SUPPLIED DATA:
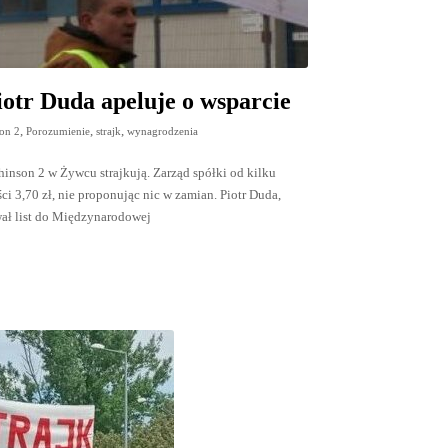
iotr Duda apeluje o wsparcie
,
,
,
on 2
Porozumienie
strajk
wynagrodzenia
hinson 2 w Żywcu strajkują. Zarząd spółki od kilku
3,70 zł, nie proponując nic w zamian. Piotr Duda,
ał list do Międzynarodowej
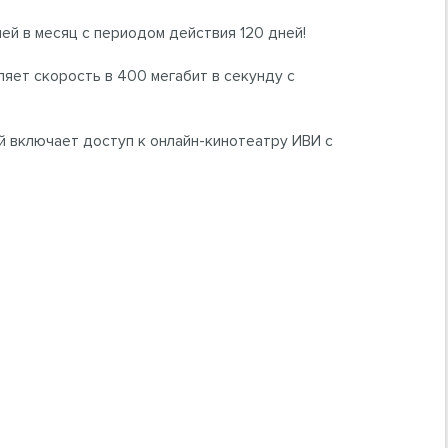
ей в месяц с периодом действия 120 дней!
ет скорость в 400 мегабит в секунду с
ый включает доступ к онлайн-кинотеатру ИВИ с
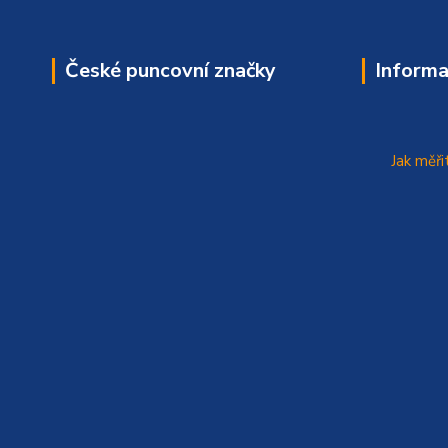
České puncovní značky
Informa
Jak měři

* * *

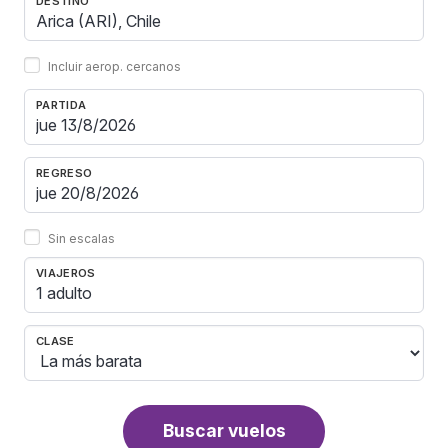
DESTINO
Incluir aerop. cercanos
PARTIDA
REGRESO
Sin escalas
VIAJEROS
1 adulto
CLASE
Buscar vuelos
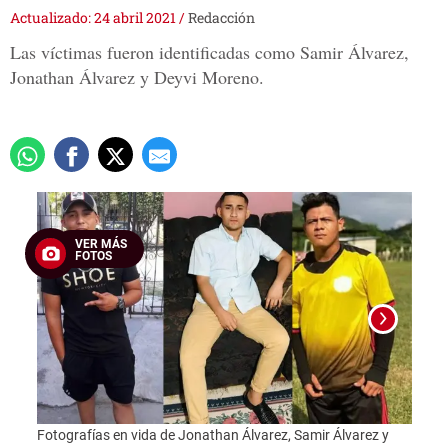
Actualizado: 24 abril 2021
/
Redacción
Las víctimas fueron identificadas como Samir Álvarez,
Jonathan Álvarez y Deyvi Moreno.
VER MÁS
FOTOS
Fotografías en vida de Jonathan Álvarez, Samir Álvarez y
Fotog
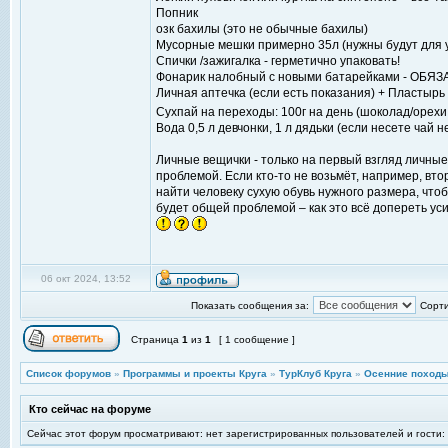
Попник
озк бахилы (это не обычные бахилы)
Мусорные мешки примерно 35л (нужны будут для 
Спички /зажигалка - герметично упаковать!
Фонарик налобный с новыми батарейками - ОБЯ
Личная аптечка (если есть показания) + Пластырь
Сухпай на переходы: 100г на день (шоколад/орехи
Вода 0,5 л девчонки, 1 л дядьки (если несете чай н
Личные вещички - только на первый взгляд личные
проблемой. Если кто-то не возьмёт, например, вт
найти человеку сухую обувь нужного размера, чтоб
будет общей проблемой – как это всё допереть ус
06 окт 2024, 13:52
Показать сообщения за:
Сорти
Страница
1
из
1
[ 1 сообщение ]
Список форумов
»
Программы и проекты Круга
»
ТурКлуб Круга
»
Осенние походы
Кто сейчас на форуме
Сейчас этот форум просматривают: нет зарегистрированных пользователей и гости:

---

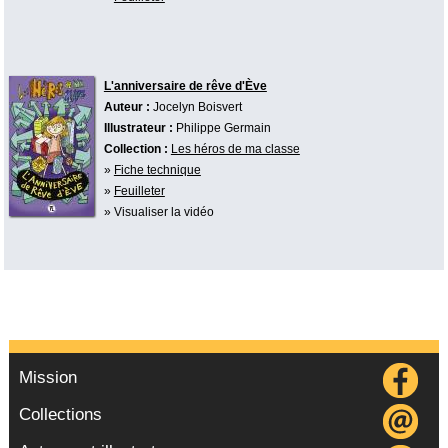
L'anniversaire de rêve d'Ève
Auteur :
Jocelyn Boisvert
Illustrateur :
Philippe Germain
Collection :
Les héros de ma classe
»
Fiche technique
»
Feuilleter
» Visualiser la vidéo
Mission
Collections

EXERCISE AIM: Going back to the data above, write out everything from the line with "Incluir aerop. cercanos" down to the line with "озк бахилы (это не обычные бахилы)", both included, leaving every picture out.

EXERCISE SOLUTION:
Incluir aerop. cercanos
PARTIDA
REGRESO
Sin escalas
VIAJEROS
1 adulto
CLASE
Buscar vuelos
Actualizado: 24 abril 2021
/
Redacción
Las víctimas fueron identificadas como Samir Álvarez,
Jonathan Álvarez y Deyvi Moreno.
VER MÁS
FOTOS
Fotografías en vida de Jonathan Álvarez, Samir Álvarez y
Fotog
Попник
озк бахилы (это не обычные бахилы)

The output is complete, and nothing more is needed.